# What the exercise asks
Repeat the records below exactly as they appear, leaving out any pictures.

*** Opening of The input ***

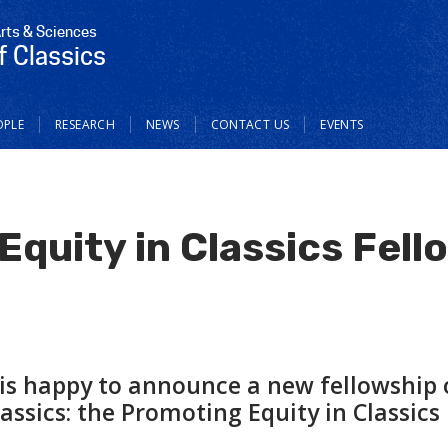
Arts & Sciences
 Classics
OPLE
RESEARCH
NEWS
CONTACT US
EVENTS
quity in Classics Fell
 is happy to announce a new fellowship 
ssics: the Promoting Equity in Classics 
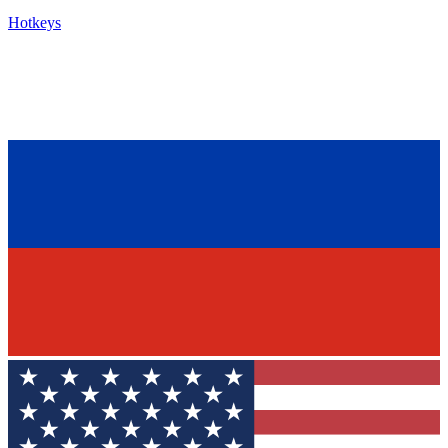
Hotkeys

*** Close of The input ***

# Solution below
Arts & Sciences
 Classics
OPLE
RESEARCH
NEWS
CONTACT US
EVENTS
quity in Classics Fell
 is happy to announce a new fellowship 
ssics: the Promoting Equity in Classics 
Hotkeys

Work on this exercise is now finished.